Work task
Give every line of the data again, unchanged, but with no pictures.

Input material

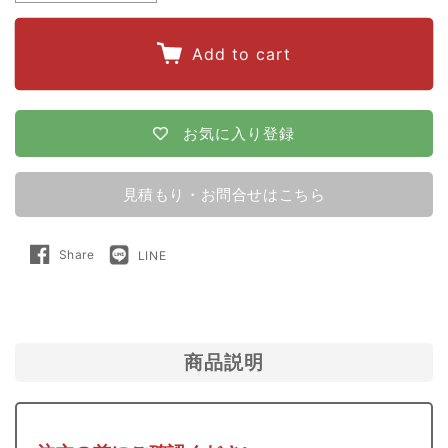
quantity
quantity
for
for
Add to cart
【250m×8
【250m×8
段
段
張】
張】
お気に入り登録
電
電
気
気
見積もり・お問合せはこちら
柵
柵
タ
タ
Share
LINE
Share
LINE
on
で
イ
イ
Facebook
送
る
ガ
ガ
ー
ー
屋
屋
商品説明
内
内
型
型
MA50AC
MA50AC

Solution below
quantity
quantity
for
for
Add to cart
【250m×8
【250m×8
段
段
張】
張】
お気に入り登録
電
電
気
気
見積もり・お問合せはこちら
柵
柵
タ
タ
Share
LINE
Share
LINE
on
で
イ
イ
Facebook
送
る
ガ
ガ
ー
ー
屋
屋
商品説明
内
内
型
型
MA50AC
MA50AC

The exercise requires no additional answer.